This page describes tips, troubleshooting, and known issues that you might find helpful if you run into problems using Google Compute Engine.
Contents
General tips
- Viewing different response format
-
Viewing
gcloud compute
logs - Selecting resource names
- Communicating between your instances and the Internet
- Accessing Google Compute Engine as a different ssh user
- Setting non-OAuth2 Access Key and secret credentials for gsutil/boto with Google Cloud Storage
Viewing different response formats
gcloud compute
performs most of its actions by making REST API calls. The
pretty-printed results show only the most important information returned by any
specific command. To see the different response output formats, use the
--format
flag which displays the format in a different format than the
pretty-printed version. Different output formats include
json
,
yaml
, and
text
.
For example, to see a list of instances in JSON, use
--format json
:
$ gcloud compute instances list --format json
Viewing gcloud compute logs
gcloud compute
creates and stores logs in a log file that you can query, located
at $HOME/.config/gcloud/logs. To see the latest log file on a Linux-based operating
system, run:
$ less $(find ~/.config/gcloud/logs | sort | tail -n 1)

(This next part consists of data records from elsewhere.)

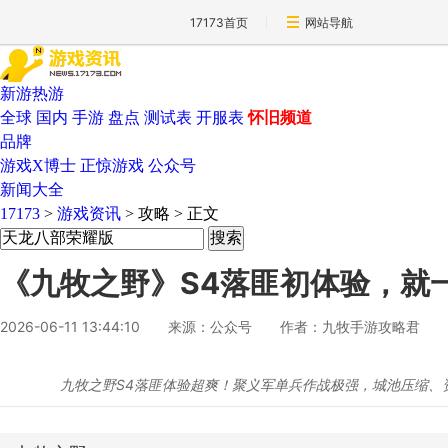
17173首页
网站导航
新游热游
全球
国内
手游
盘点
测试表
开服表
怀旧频道
品牌
游戏X博士
正惊游戏
公众号
新闻大全
17173
>
游戏资讯
>
攻略
>
正文
《九牧之野》S4落匪初体验，就
2026-06-11 13:44:10
来源：公众号
作者：九牧手游攻略君
九牧之野S4落匪体验超爽！聚义军单兵作战极强，城池压缩、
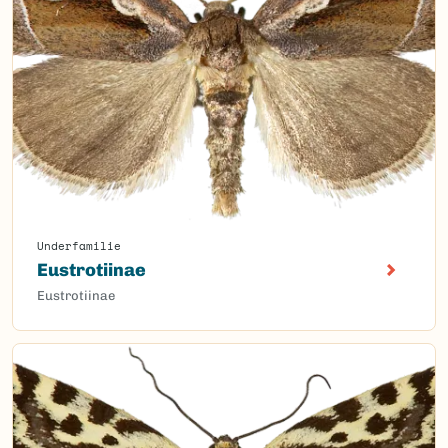
Underfamilie
Eustrotiinae
Eustrotiinae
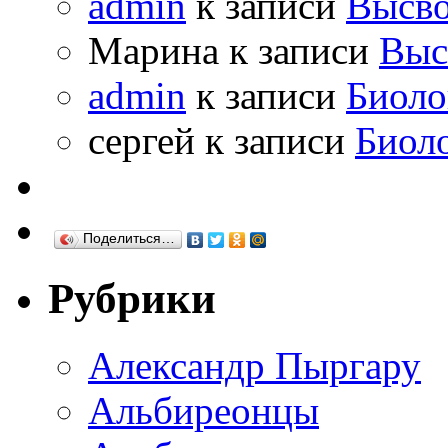
admin
к записи
Высво
Марина к записи
Выс
admin
к записи
Биоло
сергей к записи
Биол
Поделиться…
Рубрики
Александр Пыргару
Альбиреонцы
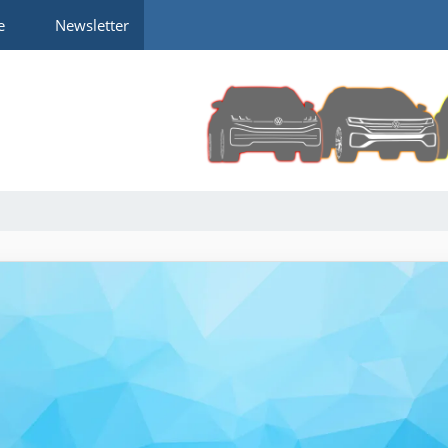
e
Newsletter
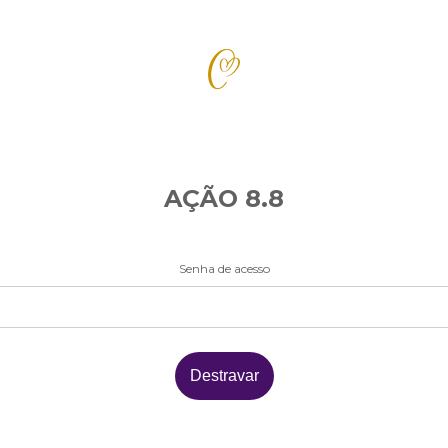
AÇÃO 8.8
Senha de acesso
Destravar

The log file includes information about all requests and responses made using
the
gcloud compute
tool.
Selecting resource names
When selecting names for your resources, keep in mind that these friendly-names may be visible on support and operational dashboards within Google Compute Engine. For this reason, it is recommended that resource names that do not expose any sensitive information.

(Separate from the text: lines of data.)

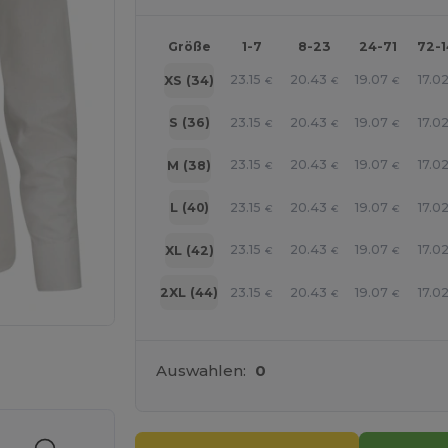
Größe
1-7
8-23
24-71
72-
23.15
20.43
19.07
17.0
XS (34)
€
€
€
23.15
20.43
19.07
17.0
S (36)
€
€
€
23.15
20.43
19.07
17.0
M (38)
€
€
€
23.15
20.43
19.07
17.0
L (40)
€
€
€
23.15
20.43
19.07
17.0
XL (42)
€
€
€
23.15
20.43
19.07
17.0
2XL (44)
€
€
€
r Ihre Produkte an
Auswahlen:
0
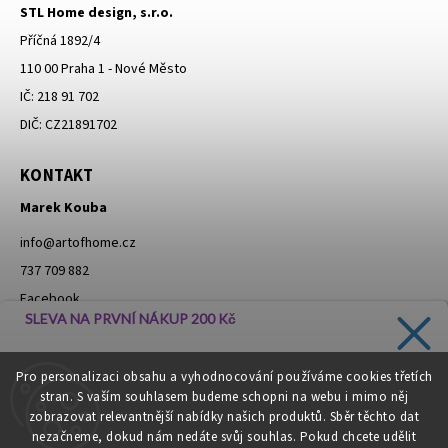
STL Home design, s.r.o.
Příčná 1892/4
110 00 Praha 1 - Nové Město
IČ: 218 91 702
DIČ: CZ21891702
KONTAKT
Marek Kouba
info
@
artofhome.cz
737 709 882
Facebook
SLEVA NA PRVNÍ NÁKUP 200 Kč
Instagram
Zadejte svůj e-mail a dostávejte informace o novinkách a
Pro personalizaci obsahu a vyhodnocování používáme cookies třetích
slevách přímo do vaší schránky!
stran. S vaším souhlasem budeme schopni na webu i mimo něj
Moje objednávka - odstoupení od smlouvy
zobrazovat relevantnější nabídky našich produktů. Sběr těchto dat
nezačneme, dokud nám nedáte svůj souhlas. Pokud chcete udělit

Communicating between your instances and the Internet
An instance has direct Internet access only if it has an external IP address . An instance with an external IP can always initiate connections to the Internet. It can also receive connections, provided that a firewall rule is configured to allow access. You can add a custom firewall rule to the default network, or add a new network with custom firewalls. In addition, you can set up a network proxy within the virtual network environment in order to provide proxied access from an instance without an external IP address.
Note that a system-wide "hidden" firewall rule is set to disconnect idle TCP connections after 10 minutes. If your instance initiates or accepts long-lived connections with an external host, you can adjust TCP keep-alive settings to prevent these timeouts from dropping connections. You can configure the keep-alive settings on the Compute Engine instance, your external client, or both, depending on the host that typically initiates the connection. You should set the keep-alives to less than 600 seconds to ensure that connections are refreshed before the timeout occurs. The following examples sets the keep-alives to one minute (60 seconds).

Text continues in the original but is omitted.